Detecting Chronic Myocardial Infarction at 1.5T

Representative LGE images and T1 maps, along with bulls-eye plots (obtained using the mean+5SD criterion), acquired from a canine scanned at 1.5T at 4 months post-MI are shown in Supplementary Figure 2. Mean infarct size (2.1±1.2% vs. 4.8±1.8%, p<0.001) and transmurality (47±7% vs. 66±9%, p<0.001) measured on T1 maps using the mean+5SD criterion in CMI were significantly lower than those measured on LGE images. Segmental comparison of infarct sizes in CMI showed significant underestimation by T1 maps compared to LGE images (p<0.001). Bland-Altman analysis showed poor agreement between LGE images and T1 maps for measuring infarct size (Bias = −2.74±1.31%; Figure 6A) and transmurality (Bias = −19.67±6.70%; Figure 6B). Moderate correlations were observed between LGE images and T1 maps for measuring infarct size (R2=0.44; Slope=0.43, p=0.004; Intercept= −0.03, p=0.97; Figure 6C) and transmurality (R2=0.51; Slope=0.61, p=0.10; Intercept=6.60, p=0.65; Figure 6D). At 1.5T, T1 maps were positive for CMI in 52 of 90 segments (58% sensitivity; 95% CI: 48–68), and negative for CMI in 55 of 70 segments (78% specificity; 95% CI: 69–88). ROC analysis showed that area under the curve was 0.79 (Figure 6E).
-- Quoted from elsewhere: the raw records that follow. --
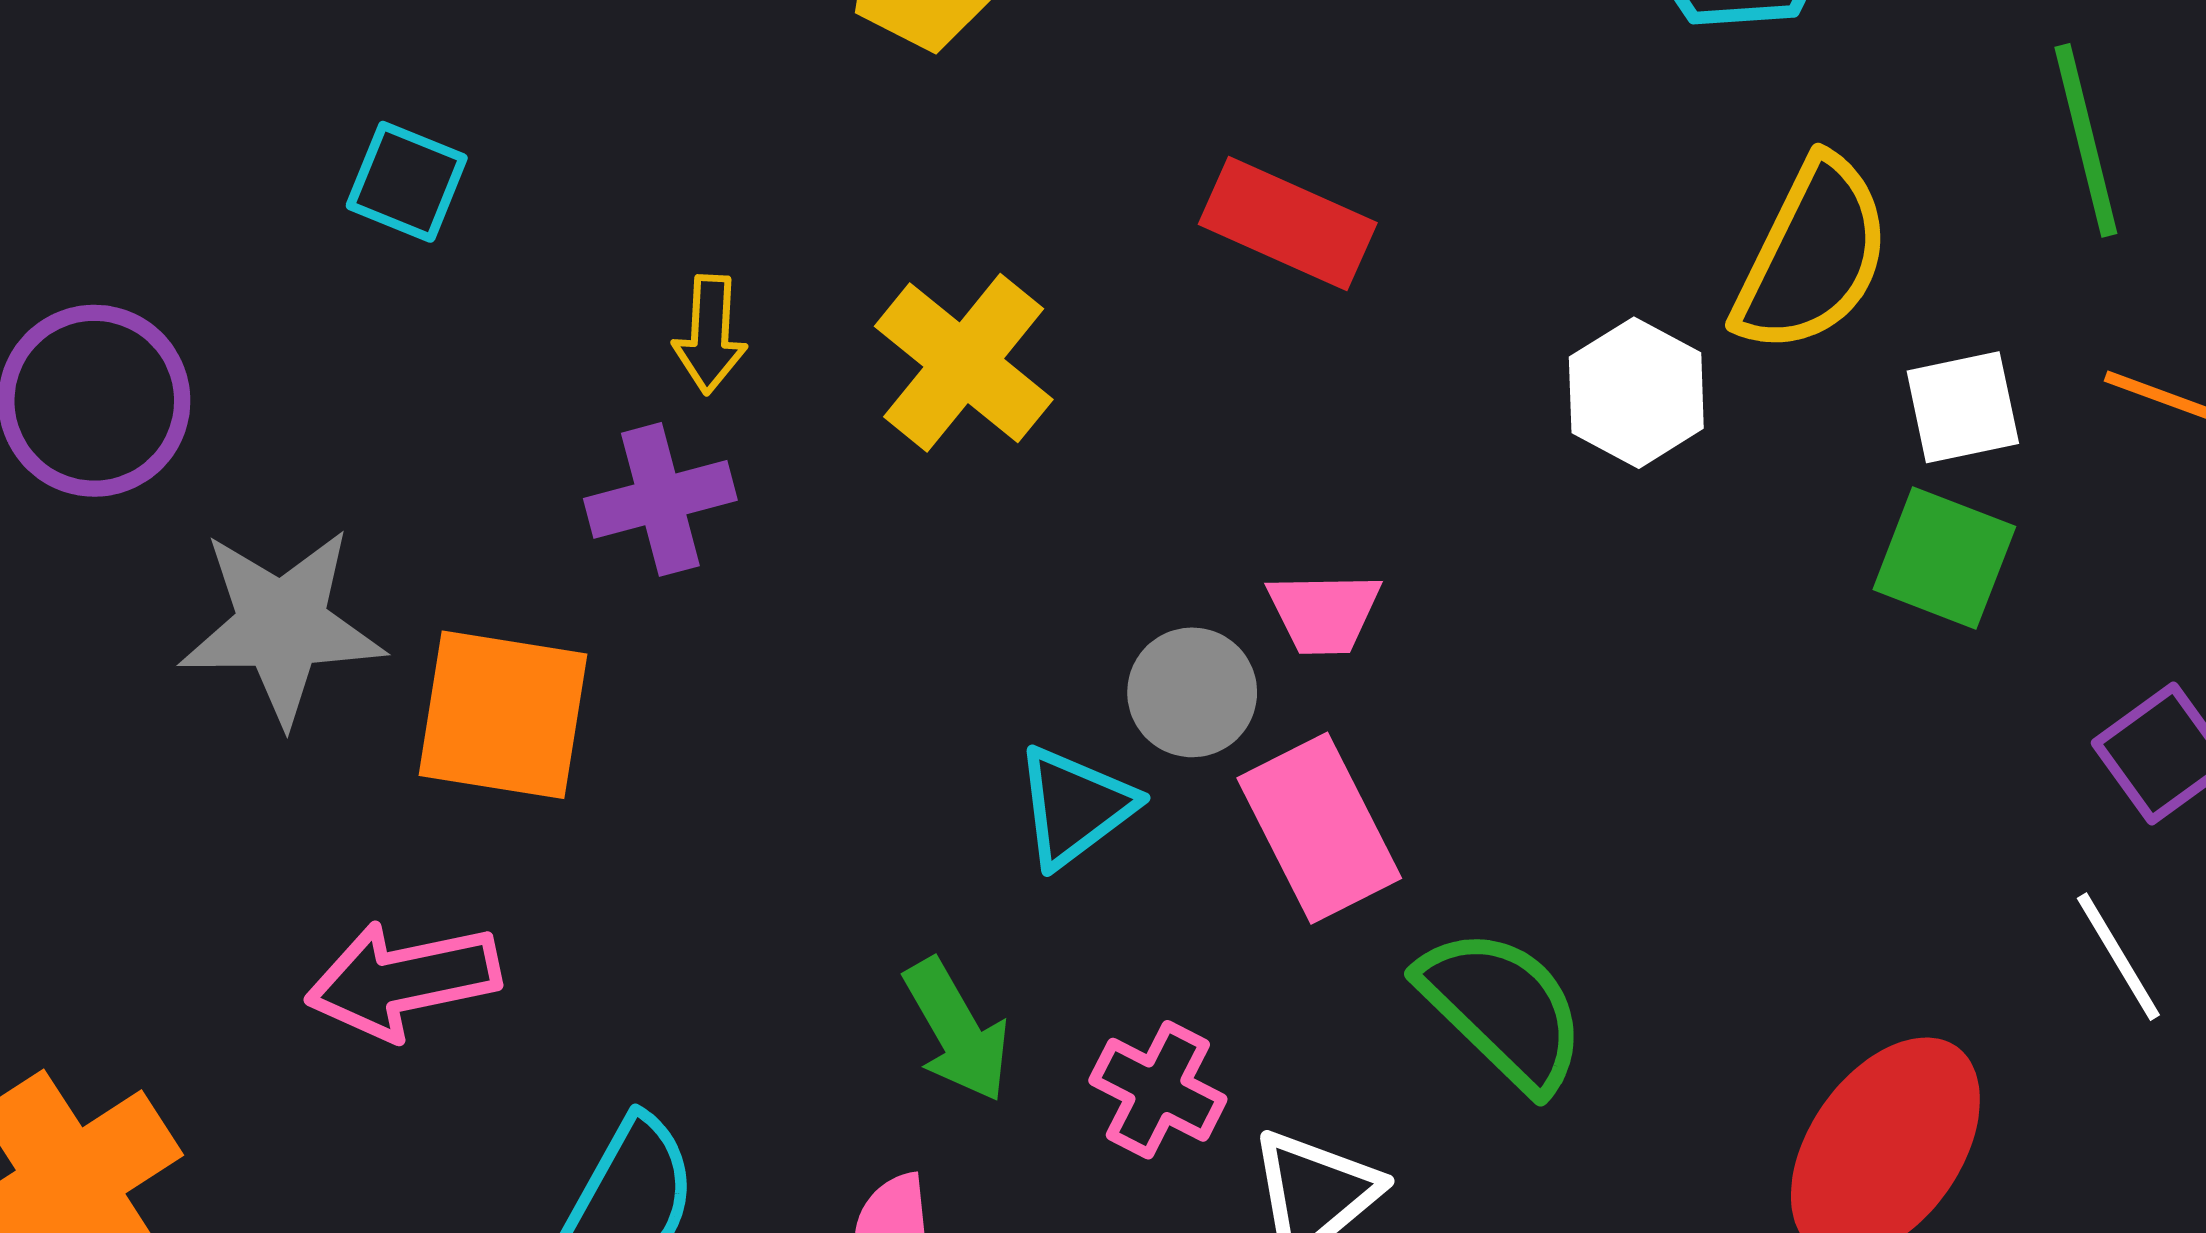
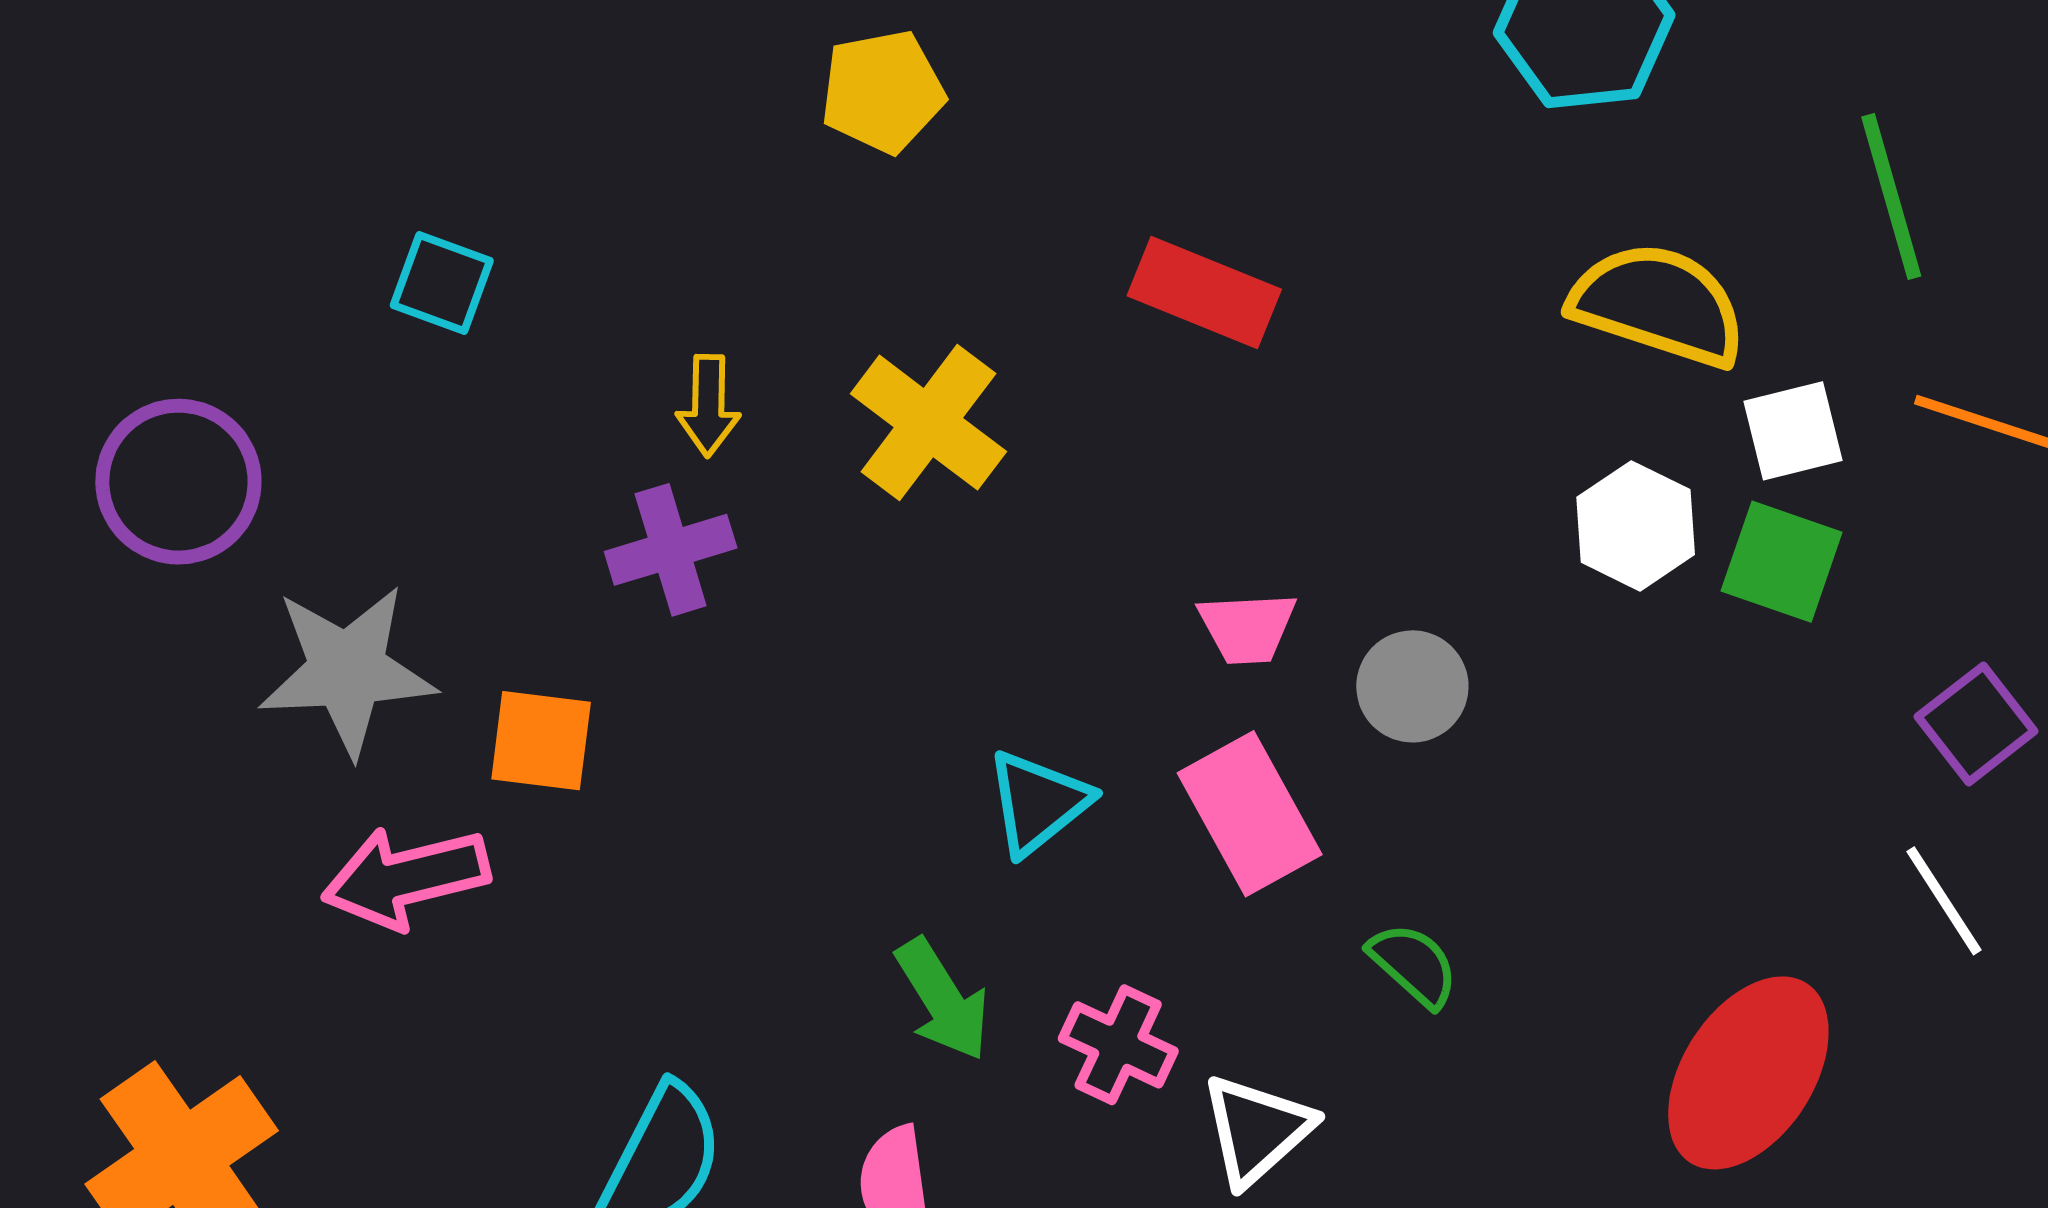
yellow semicircle: (1812, 256) -> (1658, 304), turned -96
white hexagon: (1636, 393) -> (1636, 526), moved
gray circle: (1192, 692) -> (1412, 686), moved
orange square: (503, 715) -> (541, 741), size x0.7
pink arrow: (403, 980) -> (406, 878), moved
green semicircle: (1503, 1009) -> (1413, 965), size x0.6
Using the less stringent mean+3SD criterion for detecting CMI on T1 maps at 1.5T, T1 maps still significantly underestimated the infarct size and transmurality relative to those measured using mean+5SD criterion on LGE images (infarct size from T1 map: 3.4±1.6%, p<0.001; transmurality from T1 map: 52±20%, p<0.001).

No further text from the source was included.